# TASK PROMPT
In the entries below, count every line containing "pour". Reply with the number alone.

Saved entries
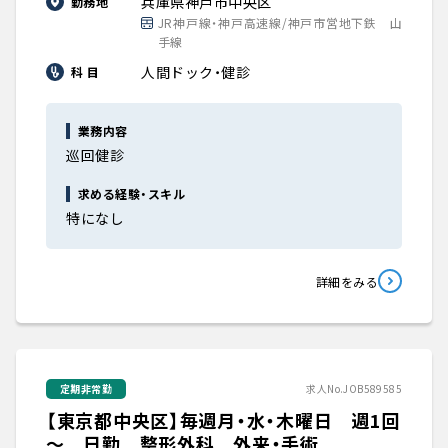
兵庫県神戸市中央区
勤務地
JR神戸線・神戸高速線/神戸市営地下鉄 山
手線
人間ドック・健診
科 目
業務内容
巡回健診
求める経験・スキル
特になし
詳細をみる
定期非常勤
求人No.JOB589585
【東京都中央区】毎週月・水・木曜日 週1回
～ 日勤 整形外科 外来・手術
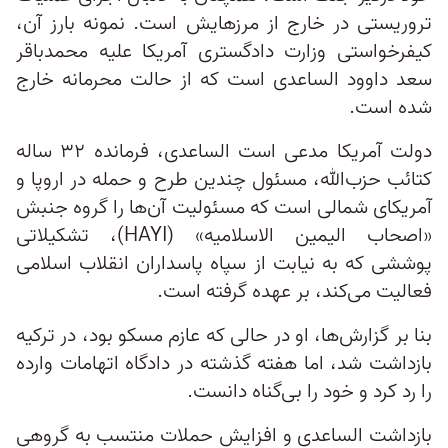
تروریستی در خارج از مرزهایش است. نمونه بارز آن،
کیفرخواستی وزارت دادگستری آمریکا علیه محمدباقر
سعد داوود الساعدی است که از حالت محرمانه خارج
شده است.
دولت آمریکا مدعی است الساعدی، فرمانده ۳۲ ساله
کتائب حزب‌الله، مسئول چندین طرح و حمله در اروپا و
آمریکای شمالی است که مسئولیت آن‌ها را گروه جنبش
«اصحاب الیمین الاسلامیه» (HAYI)، تشکیلاتی
پوششی که به نیابت از سپاه پاسداران انقلاب اسلامی
فعالیت می‌کند، بر عهده گرفته است.
بنا بر گزارش‌ها، او در حالی که عازم مسکو بود، در ترکیه
بازداشت شد، اما هفته گذشته در دادگاه اتهامات وارده
را رد کرد و خود را بی‌گناه دانست.
بازداشت الساعدی و افزایش حملات منتسب به گروهی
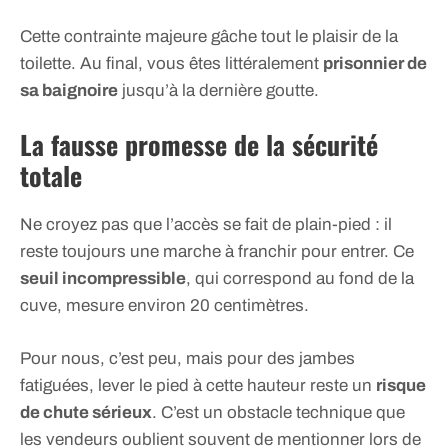
Cette contrainte majeure gâche tout le plaisir de la
toilette. Au final, vous êtes littéralement
prisonnier de
sa baignoire
jusqu’à la dernière goutte.
La fausse promesse de la sécurité
totale
Ne croyez pas que l’accès se fait de plain-pied : il
reste toujours une marche à franchir pour entrer. Ce
seuil incompressible
, qui correspond au fond de la
cuve, mesure environ 20 centimètres.
Pour nous, c’est peu, mais pour des jambes
fatiguées, lever le pied à cette hauteur reste un
risque
de chute sérieux
. C’est un obstacle technique que
les vendeurs oublient souvent de mentionner lors de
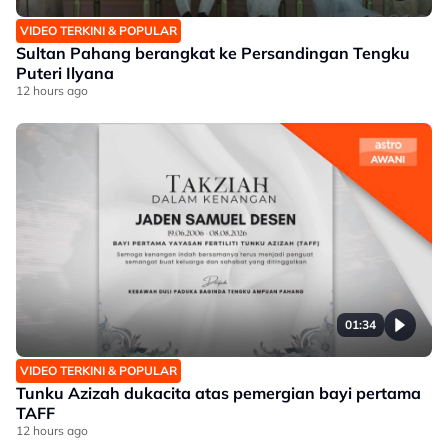
VIDEO TERKINI & POPULAR
Sultan Pahang berangkat ke Persandingan Tengku
Puteri Ilyana
12 hours ago
01:34
VIDEO TERKINI & POPULAR
Tunku Azizah dukacita atas pemergian bayi pertama
TAFF
12 hours ago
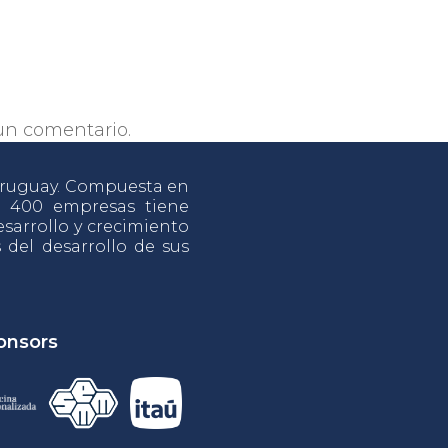
un comentario.
 Uruguay. Compuesta en
e 400 empresas tiene
sarrollo y crecimiento
s del desarrollo de sus
onsors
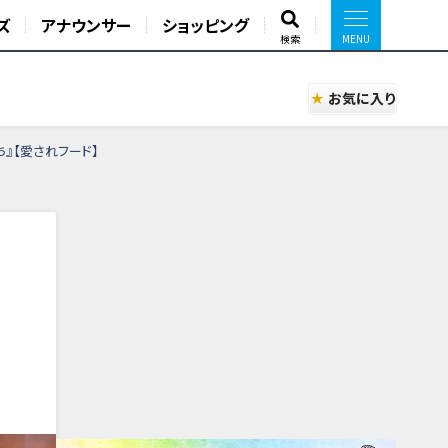
ズ
アナウンサー
ショッピング
検索
お気に入り
』【愛されフード】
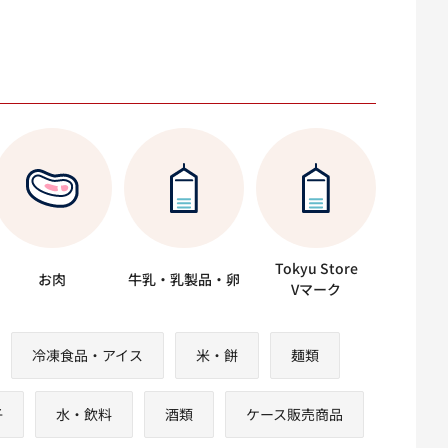
Tokyu Store
お肉
牛乳・乳製品・卵
Vマーク
冷凍食品・アイス
米・餅
麺類
子
水・飲料
酒類
ケース販売商品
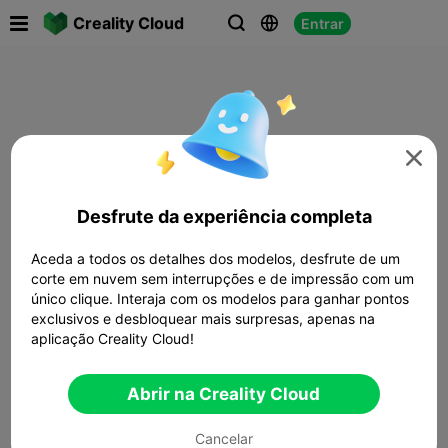

Creality Cloud
Entrar




Desfrute da experiência completa
Aceda a todos os detalhes dos modelos, desfrute de um
corte em nuvem sem interrupções e de impressão com um
único clique. Interaja com os modelos para ganhar pontos
exclusivos e desbloquear mais surpresas, apenas na
aplicação Creality Cloud!
Abrir na Creality Cloud
Cancelar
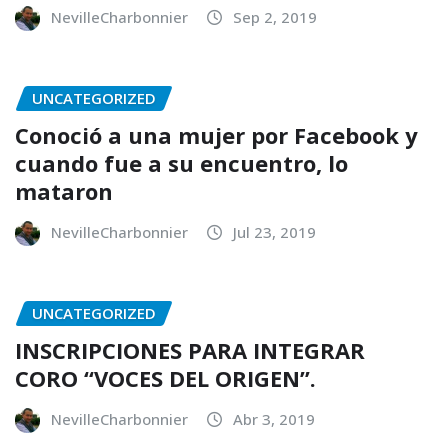
NevilleCharbonnier
Sep 2, 2019
UNCATEGORIZED
Conoció a una mujer por Facebook y
cuando fue a su encuentro, lo
mataron
NevilleCharbonnier
Jul 23, 2019
UNCATEGORIZED
INSCRIPCIONES PARA INTEGRAR
CORO “VOCES DEL ORIGEN”.
NevilleCharbonnier
Abr 3, 2019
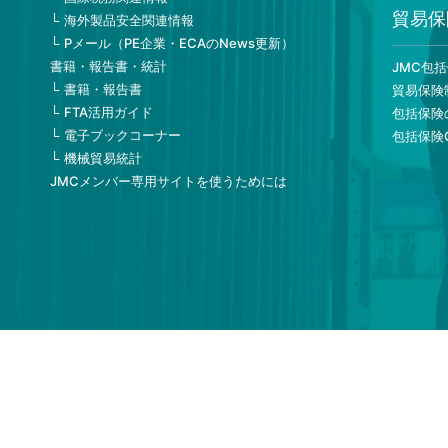
貿易保
海外製品安全関連情報
Pメール（PE企業・ECAのNews更新）
書籍・報告書・統計
JMC包
書籍・報告書
貿易保険
FTA活用ガイド
包括保険
電子ブックコーナー
包括保険
機械貿易統計
JMCメンバー専用サイトを使うためには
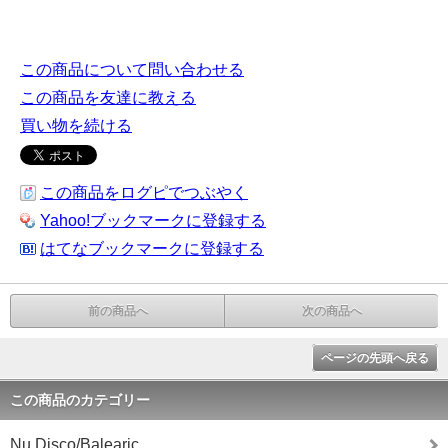
この商品について問い合わせる
この商品を友達に教える
買い物を続ける
この商品をログピでつぶやく
Yahoo!ブックマークに登録する
はてなブックマークに登録する
前の商品へ
次の商品へ
ページの先頭へ戻る
この商品のカテゴリー
Nu Disco/Balearic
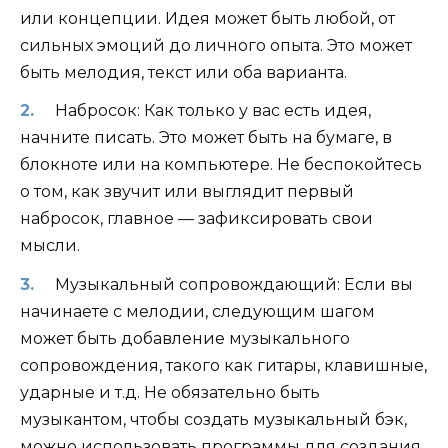
или концепции. Идея может быть любой, от
сильных эмоций до личного опыта. Это может
быть мелодия, текст или оба варианта.
Набросок: Как только у вас есть идея,
начните писать. Это может быть на бумаге, в
блокноте или на компьютере. Не беспокойтесь
о том, как звучит или выглядит первый
набросок, главное — зафиксировать свои
мысли.
Музыкальный сопровождающий: Если вы
начинаете с мелодии, следующим шагом
может быть добавление музыкального
сопровождения, такого как гитары, клавишные,
ударные и т.д. Не обязательно быть
музыкантом, чтобы создать музыкальный бэк,
можно использовать программы для создания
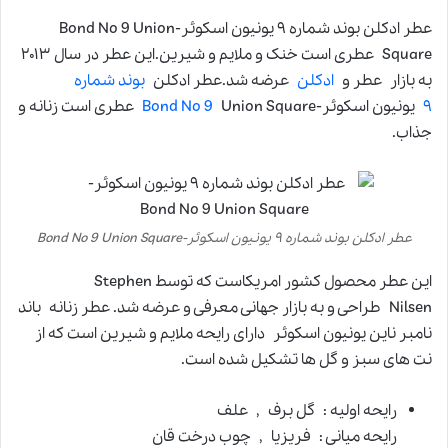
عطر ادکلن بوند شماره ۹ یونیون اسکوئر-Bond No 9 Union
Square عطری است خنک و ملایم و شیرین.این عطر در سال ۲۰۱۳
به بازار عطر و
ادکلن
عرضه شد.عطر ادکلن
بوند شماره
۹
یونیون اسکوئر-
Bond No 9
Union Square عطری است زنانه و
جذاب.
عطر ادکلن بوند شماره ۹ یونیون اسکوئر-Bond No 9 Union Square
این عطر محصول کشور امریکاست که توسط Stephen
Nilsen طراحی و به بازار جهانی معرفی و عرضه شد. عطر زنانه باند
نامبر ناین یونیون اسکوئر دارای رایحه ملایم و شیرین است که از
نت های سبز و گل ها تشکیل شده است.
رایحه اولیه : گل برف , علف
رایحه میانی : فریزیا , چوب درخت قان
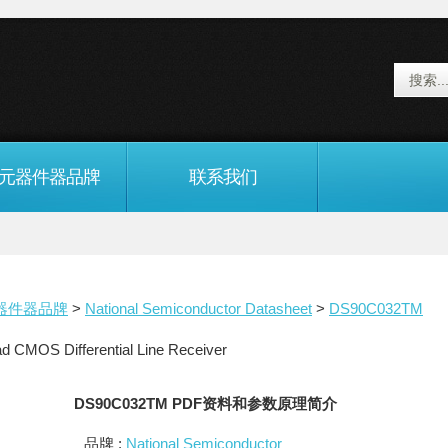
元器件器品牌
联系我们
器件器品牌
>
National Semiconductor Datasheet
>
DS90C032TM
S Differential Line Receiver
DS90C032TM PDF资料和参数原理简介
品牌 :
National Semiconductor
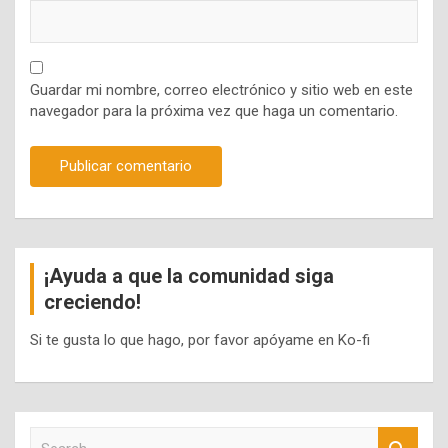
Guardar mi nombre, correo electrónico y sitio web en este
navegador para la próxima vez que haga un comentario.
¡Ayuda a que la comunidad siga
creciendo!
Si te gusta lo que hago, por favor apóyame en Ko-fi
S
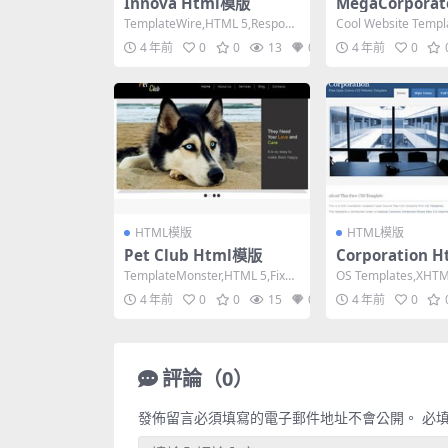
Innova Html模版
MegaCorporat
模版
TemplateWire,HTML 5,Respons
Cool Website Temp
ive, 3 Column...
L 1.0 Transit...
4 年前
0
0
13
0
4 年前
0
HTML模版
HTML模版
Pet Club Html模版
Corporation 
TemplateMonster,HTML 5,Fixed
OS Templates,XHTML
Width, 2 Co...
itional,Fixe...
4 年前
0
0
15
0
4 年前
0
評論（0）
發佈留言必須填寫的電子郵件地址不會公開。
必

# RESPONSE BELOW
2